Problem statement >> Give back exactly the lines of the data below, starting with the line that has "Posts Relacionados" and going on through the line that has "Отзывы о магазине".

Saved data entries >>

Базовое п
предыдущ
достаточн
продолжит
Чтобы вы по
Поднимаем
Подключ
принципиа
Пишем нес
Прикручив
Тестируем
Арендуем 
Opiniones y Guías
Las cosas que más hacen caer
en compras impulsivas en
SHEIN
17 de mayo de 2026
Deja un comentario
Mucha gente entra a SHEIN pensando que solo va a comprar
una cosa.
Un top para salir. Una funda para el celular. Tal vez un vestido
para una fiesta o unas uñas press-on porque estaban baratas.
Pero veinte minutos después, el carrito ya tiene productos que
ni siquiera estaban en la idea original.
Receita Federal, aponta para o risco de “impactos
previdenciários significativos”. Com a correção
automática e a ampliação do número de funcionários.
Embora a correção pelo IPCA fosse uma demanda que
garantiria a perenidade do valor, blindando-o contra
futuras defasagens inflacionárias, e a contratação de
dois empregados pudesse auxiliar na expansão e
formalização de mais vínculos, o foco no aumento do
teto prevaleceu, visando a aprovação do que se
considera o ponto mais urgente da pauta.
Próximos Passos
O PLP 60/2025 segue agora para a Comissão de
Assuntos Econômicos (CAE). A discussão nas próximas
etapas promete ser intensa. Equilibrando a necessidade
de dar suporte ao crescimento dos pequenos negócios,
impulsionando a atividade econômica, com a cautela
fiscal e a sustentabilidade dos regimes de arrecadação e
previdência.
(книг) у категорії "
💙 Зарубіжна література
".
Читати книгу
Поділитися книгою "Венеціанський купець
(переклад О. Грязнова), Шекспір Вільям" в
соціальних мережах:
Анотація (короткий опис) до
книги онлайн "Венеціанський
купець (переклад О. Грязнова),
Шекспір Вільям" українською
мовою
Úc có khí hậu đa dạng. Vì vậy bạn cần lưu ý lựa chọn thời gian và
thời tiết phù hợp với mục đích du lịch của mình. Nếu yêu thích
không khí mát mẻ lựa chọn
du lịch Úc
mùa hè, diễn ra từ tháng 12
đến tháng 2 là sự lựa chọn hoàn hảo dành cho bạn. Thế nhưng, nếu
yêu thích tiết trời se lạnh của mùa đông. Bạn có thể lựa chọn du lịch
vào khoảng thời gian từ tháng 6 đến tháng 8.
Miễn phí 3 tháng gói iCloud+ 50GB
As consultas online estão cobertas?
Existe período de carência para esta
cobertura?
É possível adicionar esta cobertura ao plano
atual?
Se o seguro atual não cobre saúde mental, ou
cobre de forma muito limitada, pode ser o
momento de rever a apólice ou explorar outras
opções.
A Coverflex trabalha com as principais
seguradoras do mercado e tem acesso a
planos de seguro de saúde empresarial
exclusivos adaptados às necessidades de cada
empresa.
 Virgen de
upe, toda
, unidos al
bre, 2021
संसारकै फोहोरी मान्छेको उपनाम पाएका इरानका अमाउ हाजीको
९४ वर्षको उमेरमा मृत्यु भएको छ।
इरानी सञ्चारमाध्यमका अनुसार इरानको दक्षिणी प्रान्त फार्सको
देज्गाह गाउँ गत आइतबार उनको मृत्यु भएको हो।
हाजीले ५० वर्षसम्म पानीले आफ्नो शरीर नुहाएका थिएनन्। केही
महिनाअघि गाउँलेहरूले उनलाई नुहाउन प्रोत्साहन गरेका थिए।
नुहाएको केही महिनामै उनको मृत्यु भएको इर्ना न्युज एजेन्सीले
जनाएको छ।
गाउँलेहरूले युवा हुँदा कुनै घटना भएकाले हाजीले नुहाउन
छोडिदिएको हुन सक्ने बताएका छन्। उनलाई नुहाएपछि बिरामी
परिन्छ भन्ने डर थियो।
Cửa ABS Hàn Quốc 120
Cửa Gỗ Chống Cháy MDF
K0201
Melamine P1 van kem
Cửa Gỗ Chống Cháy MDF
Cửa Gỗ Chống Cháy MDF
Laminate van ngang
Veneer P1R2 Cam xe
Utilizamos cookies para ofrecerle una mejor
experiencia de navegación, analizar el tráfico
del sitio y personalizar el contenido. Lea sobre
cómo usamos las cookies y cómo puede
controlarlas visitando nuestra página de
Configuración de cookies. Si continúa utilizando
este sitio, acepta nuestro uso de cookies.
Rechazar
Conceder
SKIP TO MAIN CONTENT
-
---
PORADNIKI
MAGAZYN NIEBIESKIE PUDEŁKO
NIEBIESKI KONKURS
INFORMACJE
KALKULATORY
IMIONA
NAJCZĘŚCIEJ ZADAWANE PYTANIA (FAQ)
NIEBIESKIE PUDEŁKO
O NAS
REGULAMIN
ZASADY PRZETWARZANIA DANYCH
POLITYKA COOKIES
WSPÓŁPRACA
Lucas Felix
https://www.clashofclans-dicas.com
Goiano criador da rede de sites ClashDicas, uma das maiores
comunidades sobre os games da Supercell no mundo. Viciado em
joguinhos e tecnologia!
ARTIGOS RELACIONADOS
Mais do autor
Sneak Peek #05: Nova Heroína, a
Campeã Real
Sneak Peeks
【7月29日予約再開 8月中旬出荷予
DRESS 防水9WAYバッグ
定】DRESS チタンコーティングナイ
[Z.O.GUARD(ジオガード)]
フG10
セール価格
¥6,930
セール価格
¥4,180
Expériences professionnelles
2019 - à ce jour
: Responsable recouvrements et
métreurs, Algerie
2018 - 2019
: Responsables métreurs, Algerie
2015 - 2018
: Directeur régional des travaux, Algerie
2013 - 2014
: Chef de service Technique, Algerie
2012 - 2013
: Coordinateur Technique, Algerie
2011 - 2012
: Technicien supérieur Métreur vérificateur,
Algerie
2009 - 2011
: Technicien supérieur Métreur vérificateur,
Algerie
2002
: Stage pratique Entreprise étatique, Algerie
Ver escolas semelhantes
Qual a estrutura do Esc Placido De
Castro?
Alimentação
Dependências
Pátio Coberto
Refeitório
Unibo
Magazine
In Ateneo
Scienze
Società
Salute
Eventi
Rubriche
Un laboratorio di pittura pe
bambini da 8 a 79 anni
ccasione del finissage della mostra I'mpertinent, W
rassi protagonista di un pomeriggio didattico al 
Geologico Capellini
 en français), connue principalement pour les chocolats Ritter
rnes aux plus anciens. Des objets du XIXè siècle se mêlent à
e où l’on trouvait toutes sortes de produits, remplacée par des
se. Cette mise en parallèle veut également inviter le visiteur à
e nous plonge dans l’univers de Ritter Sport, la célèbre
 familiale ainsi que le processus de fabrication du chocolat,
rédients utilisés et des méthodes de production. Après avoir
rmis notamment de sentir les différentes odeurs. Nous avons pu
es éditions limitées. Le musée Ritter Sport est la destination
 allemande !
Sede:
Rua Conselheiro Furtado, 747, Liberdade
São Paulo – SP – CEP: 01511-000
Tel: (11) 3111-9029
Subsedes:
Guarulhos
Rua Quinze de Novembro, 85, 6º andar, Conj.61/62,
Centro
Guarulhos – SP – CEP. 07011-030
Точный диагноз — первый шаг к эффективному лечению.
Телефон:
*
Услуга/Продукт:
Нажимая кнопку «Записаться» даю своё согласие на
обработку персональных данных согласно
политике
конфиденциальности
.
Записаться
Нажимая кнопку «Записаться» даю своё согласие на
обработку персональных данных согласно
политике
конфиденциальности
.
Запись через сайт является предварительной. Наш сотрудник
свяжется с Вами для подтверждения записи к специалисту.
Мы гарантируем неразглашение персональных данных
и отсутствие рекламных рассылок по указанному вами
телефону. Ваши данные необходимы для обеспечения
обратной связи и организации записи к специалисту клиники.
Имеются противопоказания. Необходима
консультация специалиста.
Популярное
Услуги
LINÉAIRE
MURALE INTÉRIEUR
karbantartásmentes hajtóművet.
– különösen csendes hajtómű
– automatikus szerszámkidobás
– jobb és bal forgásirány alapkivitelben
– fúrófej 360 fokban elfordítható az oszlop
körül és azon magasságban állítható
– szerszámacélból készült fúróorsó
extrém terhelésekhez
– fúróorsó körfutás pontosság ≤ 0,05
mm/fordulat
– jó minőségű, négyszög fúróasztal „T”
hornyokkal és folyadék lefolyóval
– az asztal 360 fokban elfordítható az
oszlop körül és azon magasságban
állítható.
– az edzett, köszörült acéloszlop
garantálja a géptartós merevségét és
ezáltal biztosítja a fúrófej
* * *
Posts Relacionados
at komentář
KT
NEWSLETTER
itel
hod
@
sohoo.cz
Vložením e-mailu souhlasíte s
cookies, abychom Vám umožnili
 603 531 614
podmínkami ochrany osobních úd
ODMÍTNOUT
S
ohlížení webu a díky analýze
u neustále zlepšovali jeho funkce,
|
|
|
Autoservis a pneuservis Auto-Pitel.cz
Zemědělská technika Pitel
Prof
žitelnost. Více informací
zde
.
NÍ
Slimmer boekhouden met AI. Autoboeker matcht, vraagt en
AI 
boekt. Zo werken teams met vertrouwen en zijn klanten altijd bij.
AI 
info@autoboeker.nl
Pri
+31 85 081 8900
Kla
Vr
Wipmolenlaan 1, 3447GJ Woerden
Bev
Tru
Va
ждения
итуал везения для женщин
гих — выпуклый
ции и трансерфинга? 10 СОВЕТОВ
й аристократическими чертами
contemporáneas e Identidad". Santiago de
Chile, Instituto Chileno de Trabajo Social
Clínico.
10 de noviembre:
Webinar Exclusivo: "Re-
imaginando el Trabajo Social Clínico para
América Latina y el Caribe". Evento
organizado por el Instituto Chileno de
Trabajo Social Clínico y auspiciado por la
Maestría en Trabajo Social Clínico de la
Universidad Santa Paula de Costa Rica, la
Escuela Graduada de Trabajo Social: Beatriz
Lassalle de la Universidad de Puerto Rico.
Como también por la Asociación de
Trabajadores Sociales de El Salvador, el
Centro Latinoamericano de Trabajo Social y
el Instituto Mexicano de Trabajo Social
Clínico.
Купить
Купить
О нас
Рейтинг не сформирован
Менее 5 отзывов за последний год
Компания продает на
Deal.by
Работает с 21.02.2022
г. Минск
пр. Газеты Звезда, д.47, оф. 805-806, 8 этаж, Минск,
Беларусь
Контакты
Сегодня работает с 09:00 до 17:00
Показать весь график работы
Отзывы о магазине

Task answer >>
Posts Relacionados
at komentář
KT
NEWSLETTER
itel
hod
@
sohoo.cz
Vložením e-mailu souhlasíte s
cookies, abychom Vám umožnili
 603 531 614
podmínkami ochrany osobních úd
ODMÍTNOUT
S
ohlížení webu a díky analýze
u neustále zlepšovali jeho funkce,
|
|
|
Autoservis a pneuservis Auto-Pitel.cz
Zemědělská technika Pitel
Prof
žitelnost. Více informací
zde
.
NÍ
Slimmer boekhouden met AI. Autoboeker matcht, vraagt en
AI 
boekt. Zo werken teams met vertrouwen en zijn klanten altijd bij.
AI 
info@autoboeker.nl
Pri
+31 85 081 8900
Kla
Vr
Wipmolenlaan 1, 3447GJ Woerden
Bev
Tru
Va
ждения
итуал везения для женщин
гих — выпуклый
ции и трансерфинга? 10 СОВЕТОВ
й аристократическими чертами
contemporáneas e Identidad". Santiago de
Chile, Instituto Chileno de Trabajo Social
Clínico.
10 de noviembre:
Webinar Exclusivo: "Re-
imaginando el Trabajo Social Clínico para
América Latina y el Caribe". Evento
organizado por el Instituto Chileno de
Trabajo Social Clínico y auspiciado por la
Maestría en Trabajo Social Clínico de la
Universidad Santa Paula de Costa Rica, la
Escuela Graduada de Trabajo Social: Beatriz
Lassalle de la Universidad de Puerto Rico.
Como también por la Asociación de
Trabajadores Sociales de El Salvador, el
Centro Latinoamericano de Trabajo Social y
el Instituto Mexicano de Trabajo Social
Clínico.
Купить
Купить
О нас
Рейтинг не сформирован
Менее 5 отзывов за последний год
Компания продает на
Deal.by
Работает с 21.02.2022
г. Минск
пр. Газеты Звезда, д.47, оф. 805-806, 8 этаж, Минск,
Беларусь
Контакты
Сегодня работает с 09:00 до 17:00
Показать весь график работы
Отзывы о магазине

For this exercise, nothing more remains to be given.